Skip to content
This repository has been archived by the owner on Jan 24, 2018. It is now read-only.

Document Python Repo API #1185

Open
macieksmuga opened this issue Apr 28, 2016 · 9 comments
Open

Document Python Repo API #1185

macieksmuga opened this issue Apr 28, 2016 · 9 comments

Comments

@macieksmuga
Copy link
Contributor

Given the vastly improved method for importing reference sets into the SQL repo, the current system does not have a mechanism to populate the accessions field for individual references (it's not even clear to me what the source of this accessions field should be - per discussion in ga4gh/ga4gh-schemas#518 (comment) )

For now, several key compliance tests for references, checkReferenceFoundByAccession, and checkReferenceFoundByMD5Checksum, are failing as a result of this gap.

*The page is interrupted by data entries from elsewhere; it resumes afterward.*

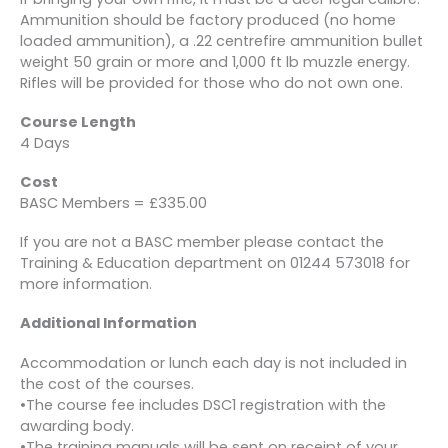
Ammunition should be factory produced (no home
loaded ammunition), a .22 centrefire ammunition bullet
weight 50 grain or more and 1,000 ft lb muzzle energy.
Rifles will be provided for those who do not own one.
Course Length
4 Days
Cost
BASC Members = £335.00
If you are not a BASC member please contact the
Training & Education department on 01244 573018 for
more information.
Additional Information
Accommodation or lunch each day is not included in
the cost of the courses.
•The course fee includes DSC1 registration with the
awarding body.
•The training manuals will be sent on receipt of your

@macieksmuga macieksmuga added this to the sql data Repo milestone Apr 28, 2016
@david4096
Copy link
Member

Hmm, yeah the references aren't added directly by the repo manager and may have individual accession codes that can't be inferred from the fasta file.

Ideas on how to mitigate this? For passing compliance we could manually modify the SQL table, but essentially we need to be able to update records that don't have a repo manager endpoint.

We could make add-referenceset interactive where it asks for accessions for each reference it adds as it iterates through them. `Reference "chr1" found, would you like to set optional values for this reference?"

We could make add-referenceset take a data structure that maps reference names to accession arrays.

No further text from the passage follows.